Salah satu alasan warga menuntut Perbekel Sudaji I Made Ngurah Fajar Kurniawan untuk mundur dari jabatannya adalah dugaan penyalahgunaan dana desa.
Salah seorang warga, Gede Arta Yasa, mengeklaim punya bukti-bukti mengenai dugaan penyalahgunaan dana desa itu. Menurutnya, penggunaan dana desa tidak pernah disampaikan kepada warga sebagai bentuk pertanggungjawaban.
"Ini ada data dan faktanya. Bantuan berupa peternakan juga. Masyarakat juga sudah melapor," kata Arta Yasa yang ikut bersama ratusan warga lainnya dari Dadia Agung Pasek Gelgel Jro Sudaji, Desa Sudaji, menggeruduk Kantor Perbekel Desa Sudaji, Kecamatan Sawan, Kamis (6/3/2025).
SCROLL TO CONTINUE WITH CONTENT
Dinilai Terlalu Mencampuri Adat
Selain mengenai dana desa, aksi tersebut digelar warga lantaran pimpinan desa dinas itu terlalu mencampuri urusan desa adat setempat. Mereka juga menilai Fajar bersikap tidak adil.
"Ada intervensi dari desa dinas terhadap desa adat. Bertahun-tahun itu dilakukan. Sekarang jabatan bendesa (kepala adat), itu mau diambil dengan sewenang-wenang tanpa aturan hukum yang jelas," ujar Arta Yasa.

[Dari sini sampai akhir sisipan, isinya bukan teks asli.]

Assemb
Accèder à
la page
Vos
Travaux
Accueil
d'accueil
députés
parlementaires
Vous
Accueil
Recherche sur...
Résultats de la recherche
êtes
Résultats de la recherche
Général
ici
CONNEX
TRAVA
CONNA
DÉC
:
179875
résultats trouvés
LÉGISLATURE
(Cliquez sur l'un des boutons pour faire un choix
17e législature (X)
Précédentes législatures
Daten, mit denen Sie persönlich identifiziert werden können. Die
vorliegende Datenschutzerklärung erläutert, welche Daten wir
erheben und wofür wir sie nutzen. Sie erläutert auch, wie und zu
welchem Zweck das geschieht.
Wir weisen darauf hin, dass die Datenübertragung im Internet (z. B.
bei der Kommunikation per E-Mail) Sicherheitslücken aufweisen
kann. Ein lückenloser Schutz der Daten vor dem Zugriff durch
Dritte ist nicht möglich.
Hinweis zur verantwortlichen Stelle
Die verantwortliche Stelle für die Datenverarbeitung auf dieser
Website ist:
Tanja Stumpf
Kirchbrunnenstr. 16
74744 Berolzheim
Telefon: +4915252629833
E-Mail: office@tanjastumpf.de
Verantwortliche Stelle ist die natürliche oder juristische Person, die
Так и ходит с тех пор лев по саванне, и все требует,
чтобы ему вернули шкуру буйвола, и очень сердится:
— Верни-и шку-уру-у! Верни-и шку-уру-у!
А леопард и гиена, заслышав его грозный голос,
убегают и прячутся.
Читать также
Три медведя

Pantauan detikBali, warga juga memasang beberapa baliho di beberapa sudut desa yang bertuliskan 'Turunkan Kepala Desa/Perbekel Desa Sudaji'. Ada pula poster bertuliskan 'Kami bosan diintimidasi oleh kroni-kroninya kepala desa'.
Hasil Mediasi
Massa yang berada di luar kantor kepala desa itu sempat memanas dan mendorong pagar yang dijaga oleh aparat. Setelah dimediasi, Perbekel Sudaji akhirnya menyampaikan permintaan maaf atas perbuatannya yang dinilai bersalah. Mediasi digelar terbatas dan hanya diikuti oleh perwakilan warga.
Berdasarkan hasil mediasi itu, Perbekel Sudaji juga diminta menyampaikan permintaan maaf secara terbuka kepada warga dalam paruman agung (rapat adat) di Pura Desa Adat Sudaji pada Kamis (14/3/2025). Arta membenarkan warga menuntut agar Fajar mundur sebagai perbekel Sudaji.

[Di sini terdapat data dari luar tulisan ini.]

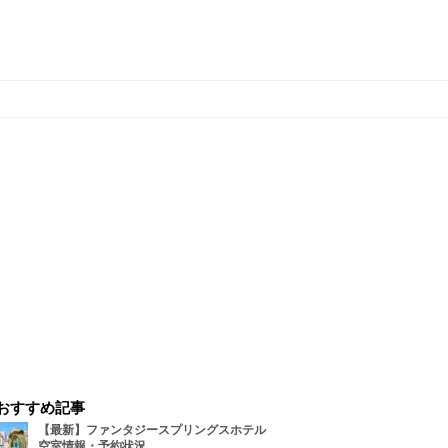
おすすめ記事
【最新】ファンタジースプリングスホテル
空室情報・予約状況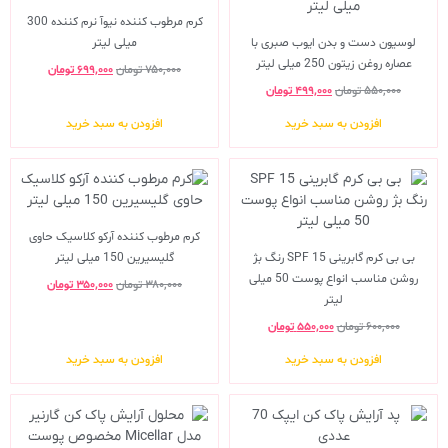
کرم مرطوب کننده نیوآ نرم کننده 300
لوسیون دست و بدن ایوب صبری با
میلی لیتر
عصاره روغن زیتون 250 میلی لیتر
۷۵۰,۰۰۰
تومان
۶۹۹,۰۰۰
تومان
۵۵۰,۰۰۰
تومان
۴۹۹,۰۰۰
تومان
افزودن به سبد خرید
افزودن به سبد خرید
کرم مرطوب کننده آرکو کلاسیک حاوی
بی بی کرم گابرینی SPF 15 رنگ بژ
گلیسیرین 150 میلی لیتر
روشن مناسب انواع پوست 50 میلی
۳۸۰,۰۰۰
تومان
۳۵۰,۰۰۰
تومان
لیتر
۶۰۰,۰۰۰
تومان
۵۵۰,۰۰۰
تومان
افزودن به سبد خرید
افزودن به سبد خرید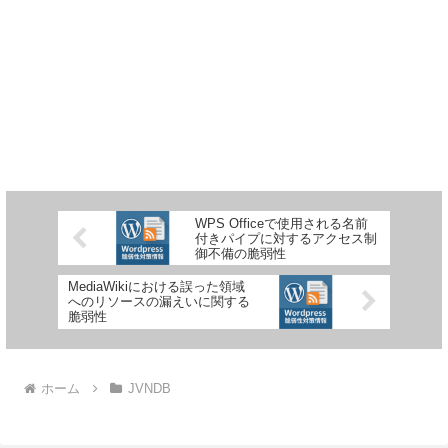
WPS Officeで使用される名前
付きパイプに対するアクセス制
御不備の脆弱性
MediaWikiにおける誤った領域
へのリソースの漏えいに関する
脆弱性
ホーム
JVNDB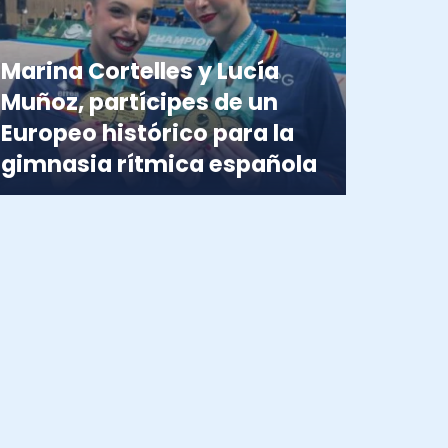
Marina Cortelles y Lucía
Muñoz, partícipes de un
Europeo histórico para la
gimnasia rítmica española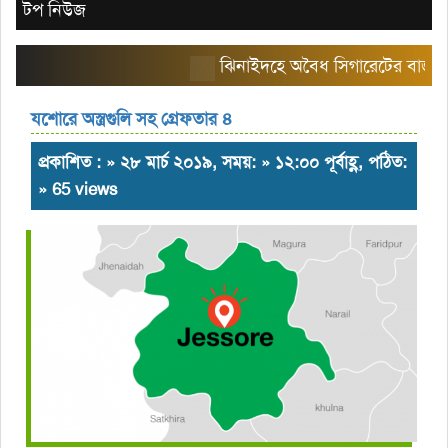
টপ নিউজ
ঝিনাইদহে অবৈধ সিগারেটের বাজার তৈরি 
যশোরে অস্ত্রগুলি সহ গ্রেফতার ৪
প্রকাশিত : » ২৮ মার্চ ২০১৯, সময়: » ১২:০০ পূর্বাহ্ণ, পঠিত:
» 65 views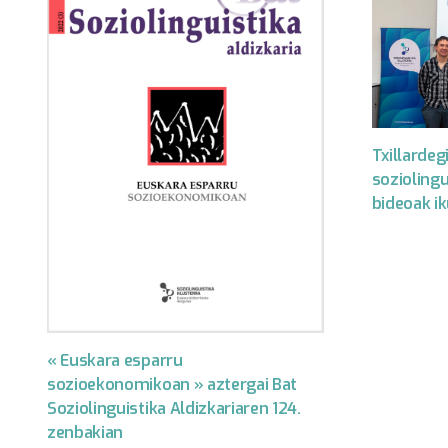
Txillarde
soziolingu
bideoak i
« Euskara esparru
sozioekonomikoan » aztergai Bat
Soziolinguistika Aldizkariaren 124.
zenbakian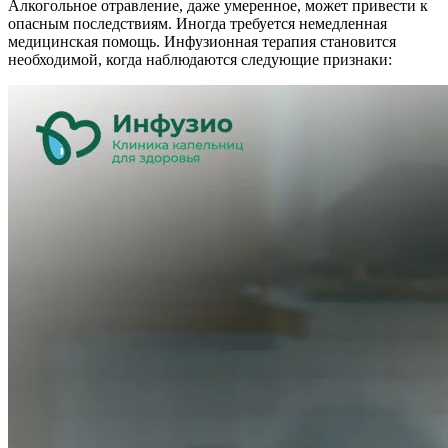
Алкогольное отравление, даже умеренное, может привести к
опасным последствиям. Иногда требуется немедленная
медицинская помощь. Инфузионная терапия становится
необходимой, когда наблюдаются следующие признаки:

"Tapi proses hukum tidak bisa ditawar karena ada kerugian materiel negara di sana. Patut diduga," imbuh Arta.
Penjelasan Perbekel Sudaji
Menanggapi tudingan yang ditujukan kepadanya, Fajar memilih mengalah. Ia mengungkapkan hal itu dilakukan untuk menjaga kondisi desa agar tetap kondusif. "Untuk meredam situasi kami mengalah dan menerima itu," kata dia.
Fajar mengungkapkan permasalahan ini sebenarnya berawal dari proses ngadegang (pemilihan) bendesa dengan status pengganti antar waktu (PAW) lantaran bendesa sebelumnya meninggal dunia. Warga menilai proses penggantian bendesa itu tidak sesuai dengan awig-awig di desa adat tersebut.
Warga, Fajar berujar, juga sempat melakukan audiensi ke Majelis Desa Adat (MDA) Buleleng terkait masalah tersebut. Sebagai kepala desa, Fajar menyebut dirinya memilih untuk mendampingi warganya ke MDA.
"Kami datang ke MDA mohon petunjuk, apa yang terjadi di desa itu kami sampaikan. Supaya tidak jadi masalah. Kami selaku pemimpin desa harus bisa meredam emosi dengan mengedepankan asas permohonan maaf," imbuh Fajar.